For this exercise, the lines from the one with "最近見た商品がありません。" through the end of the material below must be output exactly, without pictures.

**** Data ****

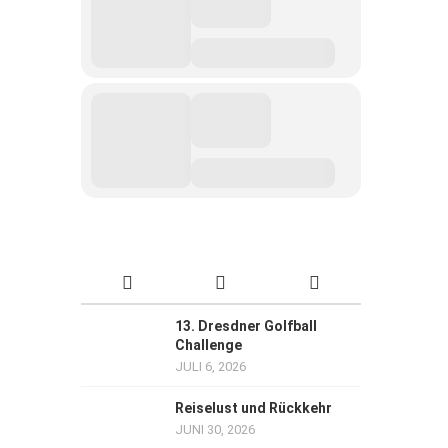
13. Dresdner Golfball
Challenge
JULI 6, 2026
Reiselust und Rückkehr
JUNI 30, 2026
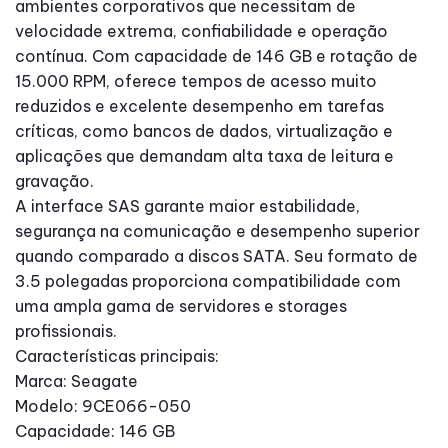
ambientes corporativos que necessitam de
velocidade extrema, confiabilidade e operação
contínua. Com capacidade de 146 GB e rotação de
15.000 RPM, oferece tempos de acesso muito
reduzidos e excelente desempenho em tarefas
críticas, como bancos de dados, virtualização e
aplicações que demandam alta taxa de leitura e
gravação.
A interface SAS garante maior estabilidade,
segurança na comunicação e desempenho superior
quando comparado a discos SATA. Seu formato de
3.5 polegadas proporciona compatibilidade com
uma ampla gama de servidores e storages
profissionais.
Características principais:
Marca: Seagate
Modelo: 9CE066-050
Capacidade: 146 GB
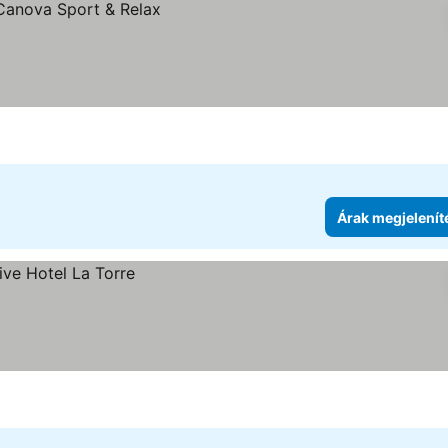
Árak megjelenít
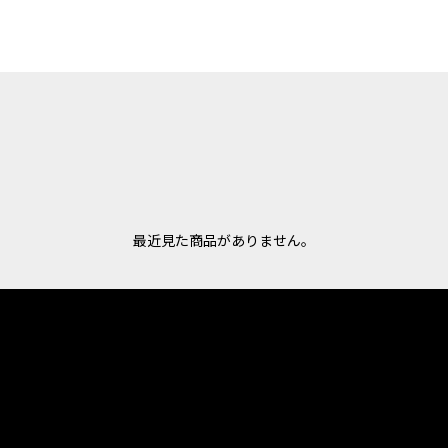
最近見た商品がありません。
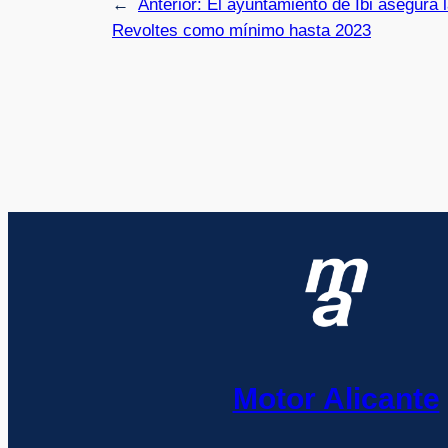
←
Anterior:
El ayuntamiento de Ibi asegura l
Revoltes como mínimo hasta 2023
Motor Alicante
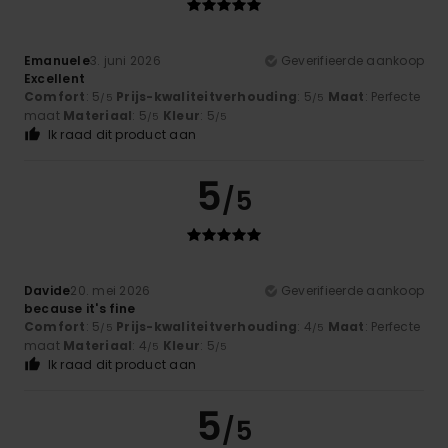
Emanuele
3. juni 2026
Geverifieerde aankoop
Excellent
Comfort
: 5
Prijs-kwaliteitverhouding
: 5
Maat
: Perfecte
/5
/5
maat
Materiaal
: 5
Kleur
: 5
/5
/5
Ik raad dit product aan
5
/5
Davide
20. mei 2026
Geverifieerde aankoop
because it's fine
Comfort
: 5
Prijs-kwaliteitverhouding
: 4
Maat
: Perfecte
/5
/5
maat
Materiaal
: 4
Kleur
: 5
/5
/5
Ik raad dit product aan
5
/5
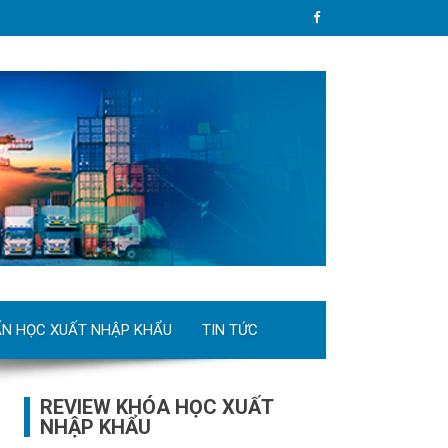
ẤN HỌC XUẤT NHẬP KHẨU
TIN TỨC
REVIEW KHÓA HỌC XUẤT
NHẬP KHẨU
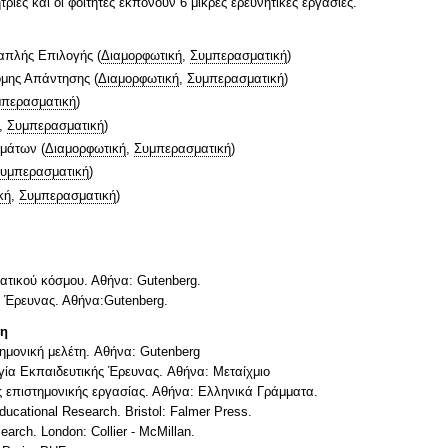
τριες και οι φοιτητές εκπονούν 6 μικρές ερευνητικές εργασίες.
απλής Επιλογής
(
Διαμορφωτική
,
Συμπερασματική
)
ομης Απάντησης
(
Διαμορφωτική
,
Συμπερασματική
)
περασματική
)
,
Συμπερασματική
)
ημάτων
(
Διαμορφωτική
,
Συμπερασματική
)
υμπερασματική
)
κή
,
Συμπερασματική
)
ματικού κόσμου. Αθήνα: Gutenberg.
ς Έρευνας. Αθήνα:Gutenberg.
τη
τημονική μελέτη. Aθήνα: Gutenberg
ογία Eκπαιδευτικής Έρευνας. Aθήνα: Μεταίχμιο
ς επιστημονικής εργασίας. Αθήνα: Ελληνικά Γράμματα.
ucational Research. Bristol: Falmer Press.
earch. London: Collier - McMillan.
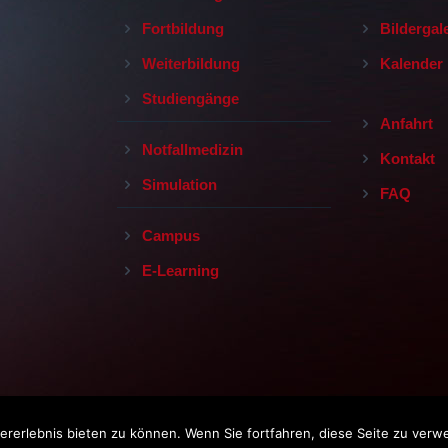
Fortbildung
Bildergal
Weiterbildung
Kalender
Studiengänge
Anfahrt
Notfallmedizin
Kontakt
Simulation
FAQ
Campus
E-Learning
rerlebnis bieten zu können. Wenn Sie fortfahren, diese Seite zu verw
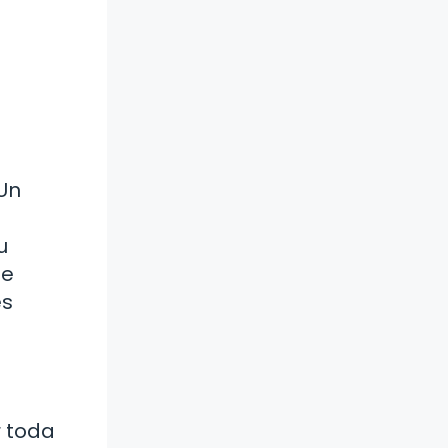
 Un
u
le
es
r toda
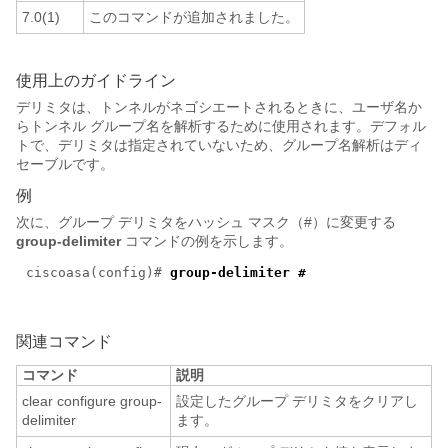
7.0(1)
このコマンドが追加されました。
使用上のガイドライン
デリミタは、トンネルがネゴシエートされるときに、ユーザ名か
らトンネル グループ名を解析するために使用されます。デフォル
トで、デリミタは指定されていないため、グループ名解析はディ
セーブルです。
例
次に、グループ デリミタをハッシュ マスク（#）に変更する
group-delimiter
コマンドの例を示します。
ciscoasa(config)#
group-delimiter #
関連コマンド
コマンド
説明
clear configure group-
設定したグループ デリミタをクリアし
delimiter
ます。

****

→ Result for this task
最近見た商品がありません。
←
Anterior:
El ayuntamiento de Ibi asegura l
Revoltes como mínimo hasta 2023
Motor Alicante
Emanuele
3. juni 2026
Geverifieerde aankoop
Excellent
Comfort
: 5
Prijs-kwaliteitverhouding
: 5
Maat
: Perfecte
/5
/5
maat
Materiaal
: 5
Kleur
: 5
/5
/5
Ik raad dit product aan
5
/5
Davide
20. mei 2026
Geverifieerde aankoop
because it's fine
Comfort
: 5
Prijs-kwaliteitverhouding
: 4
Maat
: Perfecte
/5
/5
maat
Materiaal
: 4
Kleur
: 5
/5
/5
Ik raad dit product aan
5
/5
ẤN HỌC XUẤT NHẬP KHẨU
TIN TỨC
REVIEW KHÓA HỌC XUẤT
NHẬP KHẨU
τριες και οι φοιτητές εκπονούν 6 μικρές ερευνητικές εργασίες.
απλής Επιλογής
(
Διαμορφωτική
,
Συμπερασματική
)
ομης Απάντησης
(
Διαμορφωτική
,
Συμπερασματική
)
περασματική
)
,
Συμπερασματική
)
ημάτων
(
Διαμορφωτική
,
Συμπερασματική
)
υμπερασματική
)
κή
,
Συμπερασματική
)
ματικού κόσμου. Αθήνα: Gutenberg.
ς Έρευνας. Αθήνα:Gutenberg.
τη
τημονική μελέτη. Aθήνα: Gutenberg
ογία Eκπαιδευτικής Έρευνας. Aθήνα: Μεταίχμιο
ς επιστημονικής εργασίας. Αθήνα: Ελληνικά Γράμματα.
ucational Research. Bristol: Falmer Press.
earch. London: Collier - McMillan.
Fortbildung
Bildergal
Weiterbildung
Kalender
Studiengänge
Anfahrt
Notfallmedizin
Kontakt
Simulation
FAQ
Campus
E-Learning
rerlebnis bieten zu können. Wenn Sie fortfahren, diese Seite zu verw
 Un
u
le
es
r toda
7.0(1)
このコマンドが追加されました。
使用上のガイドライン
デリミタは、トンネルがネゴシエートされるときに、ユーザ名か
らトンネル グループ名を解析するために使用されます。デフォル
トで、デリミタは指定されていないため、グループ名解析はディ
セーブルです。
例
次に、グループ デリミタをハッシュ マスク（#）に変更する
group-delimiter
コマンドの例を示します。
ciscoasa(config)#
group-delimiter #
関連コマンド
コマンド
説明
clear configure group-
設定したグループ デリミタをクリアし
delimiter
ます。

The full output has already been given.